§ **Directions for this task**:
Repeat, exactly as written, the line containing "nto the perfect sweet treat!" and each line after it through the end of the data.

[Stored data]
::::::
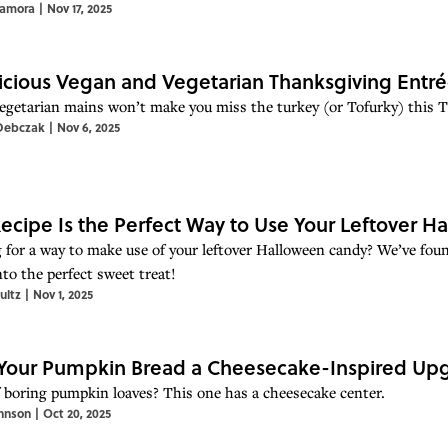
Zamora
|
Nov 17, 2025
licious Vegan and Vegetarian Thanksgiving Entré
egetarian mains won’t make you miss the turkey (or Tofurky) this 
Debczak
|
Nov 6, 2025
Recipe Is the Perfect Way to Use Your Leftover 
 for a way to make use of your leftover Halloween candy? We’ve found
nto the perfect sweet treat!
ultz
|
Nov 1, 2025
Your Pumpkin Bread a Cheesecake-Inspired Up
f boring pumpkin loaves? This one has a cheesecake center.
hnson
|
Oct 20, 2025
::::::
§ **Task response**:
nto the perfect sweet treat!
ultz
|
Nov 1, 2025
Your Pumpkin Bread a Cheesecake-Inspired Up
f boring pumpkin loaves? This one has a cheesecake center.
hnson
|
Oct 20, 2025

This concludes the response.